Downer EDI (DOW) shares jumped 20% to near seven year highs yesterday after the company surprised the market by raising its full year profit guidance.
The shares peaked at $7.46, and then eased to close the day stil up a solid 13.1% at $7.07.
That’s the highest since early 2010.
Diversifying away from mining helped the contractor deliver a 8.5% lift in interim net profit to $78.2 million. A year ago the company reported a 24% slide in earnings to just over $72 million as the mining slowdown hit hard. The company seems to be well past those problems and market expectations and the higher than forecast interim profit was well above some analysts’ forecasts which were centred just under $70 million for the half.
CEO Grant Fenn said in yesterday’s release the company was enjoying a “very strong operational and financial performance.”
Downer boosted its full year net profits guidance by 7% to $175 million from $163 million after winning more than $20 billion in new contracts in the first half of 2017.
That reversed a cut in the forecast last year. In August, Downer cut its annual profit guidance to $163 million from roughly $170 million after failing to win a contract to build a new intercity train fleet in NSW.
Downer said it recorded a write-off of $10 million in pretax bid costs.
These included a $2 billion contract to deliver Victoria’s high-capacity Metro trains project and a $1 billion suburban trains contract for Sydney’s rail network.
“Work-in-hand has increased over 13 per cent during the half to $21.1 billion with major contracts wins in both Australia and New Zealand including High Capacity Metro Trains in Victoria and Sydney Growth Trains in New South Wales,” Mr Fenn said i yesterday’s statement.
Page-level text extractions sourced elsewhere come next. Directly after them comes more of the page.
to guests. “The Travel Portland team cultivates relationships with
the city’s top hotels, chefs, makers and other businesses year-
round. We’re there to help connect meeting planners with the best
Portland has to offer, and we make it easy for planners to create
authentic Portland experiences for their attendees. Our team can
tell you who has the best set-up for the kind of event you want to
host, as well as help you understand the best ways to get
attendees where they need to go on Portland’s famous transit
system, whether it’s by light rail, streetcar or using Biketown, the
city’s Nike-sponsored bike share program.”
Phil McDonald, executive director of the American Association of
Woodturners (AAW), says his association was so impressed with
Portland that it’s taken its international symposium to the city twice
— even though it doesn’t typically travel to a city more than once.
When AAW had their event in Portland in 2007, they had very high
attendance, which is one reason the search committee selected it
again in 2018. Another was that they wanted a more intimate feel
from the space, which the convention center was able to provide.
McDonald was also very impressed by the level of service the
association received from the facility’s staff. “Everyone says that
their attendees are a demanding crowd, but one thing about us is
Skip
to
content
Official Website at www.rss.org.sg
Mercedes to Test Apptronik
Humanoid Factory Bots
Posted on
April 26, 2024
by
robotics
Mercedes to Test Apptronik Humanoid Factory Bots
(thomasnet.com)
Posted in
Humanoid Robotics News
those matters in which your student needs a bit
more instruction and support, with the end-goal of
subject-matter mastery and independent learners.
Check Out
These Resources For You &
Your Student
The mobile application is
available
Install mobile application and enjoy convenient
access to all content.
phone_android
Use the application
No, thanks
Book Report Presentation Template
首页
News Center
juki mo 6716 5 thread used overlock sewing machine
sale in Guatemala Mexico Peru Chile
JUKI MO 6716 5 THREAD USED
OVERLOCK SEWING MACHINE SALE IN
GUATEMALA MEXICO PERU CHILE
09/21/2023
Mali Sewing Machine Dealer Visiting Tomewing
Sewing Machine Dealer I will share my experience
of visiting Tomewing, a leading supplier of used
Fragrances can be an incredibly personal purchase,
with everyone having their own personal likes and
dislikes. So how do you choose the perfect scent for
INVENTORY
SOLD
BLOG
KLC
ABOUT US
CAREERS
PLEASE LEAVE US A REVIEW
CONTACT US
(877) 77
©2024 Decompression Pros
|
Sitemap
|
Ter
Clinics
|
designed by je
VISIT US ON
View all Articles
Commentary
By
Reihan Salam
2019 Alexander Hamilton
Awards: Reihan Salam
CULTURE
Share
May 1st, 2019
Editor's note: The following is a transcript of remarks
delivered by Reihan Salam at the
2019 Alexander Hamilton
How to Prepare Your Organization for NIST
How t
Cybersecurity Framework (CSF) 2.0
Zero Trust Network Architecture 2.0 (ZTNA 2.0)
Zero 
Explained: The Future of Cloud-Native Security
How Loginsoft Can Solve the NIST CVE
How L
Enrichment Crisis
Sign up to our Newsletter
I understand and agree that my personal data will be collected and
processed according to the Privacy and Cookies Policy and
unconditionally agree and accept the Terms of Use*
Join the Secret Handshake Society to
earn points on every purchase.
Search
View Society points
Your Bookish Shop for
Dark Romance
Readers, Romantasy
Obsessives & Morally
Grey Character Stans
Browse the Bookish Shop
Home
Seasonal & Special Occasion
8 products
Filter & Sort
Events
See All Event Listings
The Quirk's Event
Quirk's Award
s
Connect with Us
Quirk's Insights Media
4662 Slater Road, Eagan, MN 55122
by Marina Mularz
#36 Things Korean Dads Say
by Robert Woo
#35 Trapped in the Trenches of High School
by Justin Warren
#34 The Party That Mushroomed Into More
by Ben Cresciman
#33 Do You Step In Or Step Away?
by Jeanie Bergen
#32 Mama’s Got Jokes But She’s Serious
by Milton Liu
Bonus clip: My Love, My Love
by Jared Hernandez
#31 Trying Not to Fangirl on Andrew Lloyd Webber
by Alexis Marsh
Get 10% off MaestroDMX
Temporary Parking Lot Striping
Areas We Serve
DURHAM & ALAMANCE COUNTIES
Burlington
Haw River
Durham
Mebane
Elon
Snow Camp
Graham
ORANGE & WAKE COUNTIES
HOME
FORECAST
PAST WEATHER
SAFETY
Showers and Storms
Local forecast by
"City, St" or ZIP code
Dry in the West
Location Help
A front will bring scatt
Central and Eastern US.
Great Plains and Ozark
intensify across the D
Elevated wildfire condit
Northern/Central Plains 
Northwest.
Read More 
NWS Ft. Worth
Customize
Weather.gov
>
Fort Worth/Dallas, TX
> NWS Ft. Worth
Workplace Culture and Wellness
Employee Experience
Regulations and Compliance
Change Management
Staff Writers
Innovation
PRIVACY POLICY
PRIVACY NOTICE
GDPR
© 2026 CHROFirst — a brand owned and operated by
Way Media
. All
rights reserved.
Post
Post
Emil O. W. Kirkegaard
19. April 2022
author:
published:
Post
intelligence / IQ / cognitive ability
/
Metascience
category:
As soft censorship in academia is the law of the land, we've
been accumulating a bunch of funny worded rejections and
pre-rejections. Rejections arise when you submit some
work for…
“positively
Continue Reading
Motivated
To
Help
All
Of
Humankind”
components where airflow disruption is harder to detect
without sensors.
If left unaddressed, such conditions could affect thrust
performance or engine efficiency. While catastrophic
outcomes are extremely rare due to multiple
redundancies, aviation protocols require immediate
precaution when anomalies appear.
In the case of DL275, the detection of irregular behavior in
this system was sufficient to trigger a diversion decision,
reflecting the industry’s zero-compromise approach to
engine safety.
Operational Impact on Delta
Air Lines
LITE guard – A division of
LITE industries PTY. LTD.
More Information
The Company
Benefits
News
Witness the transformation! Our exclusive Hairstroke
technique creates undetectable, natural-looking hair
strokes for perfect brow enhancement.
He said Downer is continuing to reposition its business to service increased investment and outsourcing in areas such as roads, rail, public transport and defence.
Earnings rose in Downer’s transport services, technology and communications, rail and engineering, construction and maintenance businesses compared with a year earlier.
But earnings fell in its mining and utilities services divisions as contracts were completed, as the company has been saying now for more than two years.
But directors remain wary about the outlook, despite the higher interim profit and raised full year guidance – they left interim dividend unchanged at 12 cents a share.